(Task details): Write out again, unchanged, the line that has "象 棋 (736, 102)" and each following line through the end of the entries below; leave pictures out.

(Saved entries):
<<<<
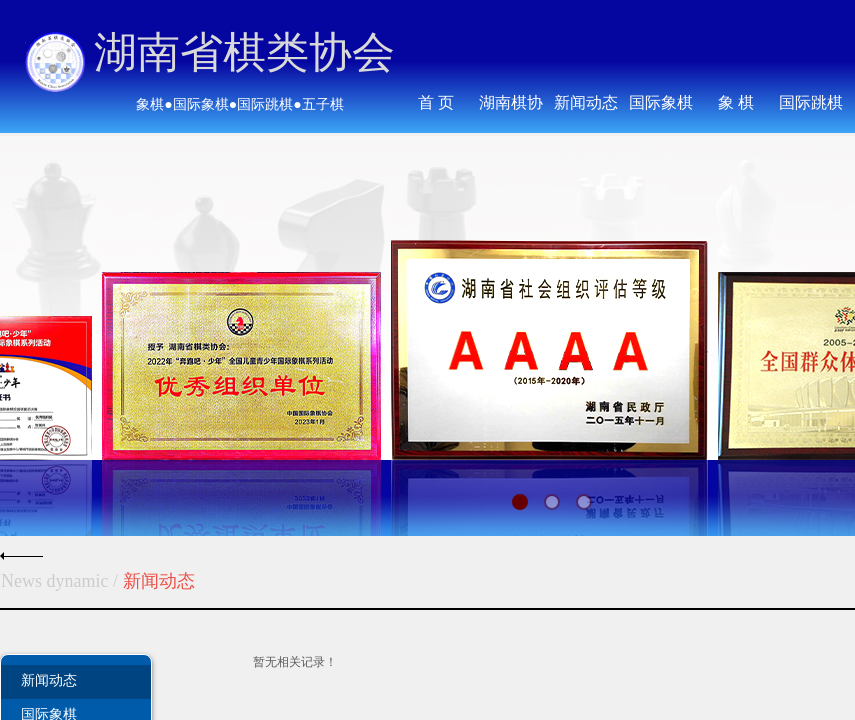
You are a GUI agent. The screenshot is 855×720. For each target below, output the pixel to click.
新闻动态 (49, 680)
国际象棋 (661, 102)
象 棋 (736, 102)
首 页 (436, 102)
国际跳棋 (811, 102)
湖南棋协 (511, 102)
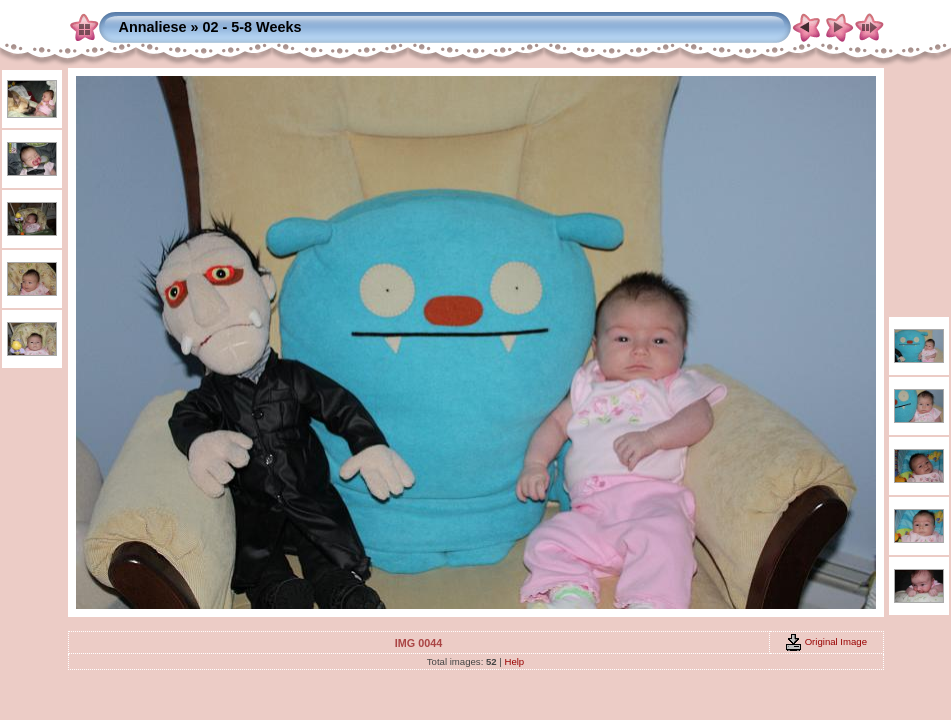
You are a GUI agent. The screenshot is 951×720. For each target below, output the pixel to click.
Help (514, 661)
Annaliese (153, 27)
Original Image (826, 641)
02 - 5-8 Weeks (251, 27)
>>>>
(Problem solution):
象 棋 (736, 102)
首 页 (436, 102)
国际跳棋 (811, 102)
湖南棋协 (511, 102)
You are a GUI agent. The screenshot is 951×720. For each target below, output the pixel to click.
Help (514, 661)
Annaliese (153, 27)
Original Image (826, 641)
02 - 5-8 Weeks (251, 27)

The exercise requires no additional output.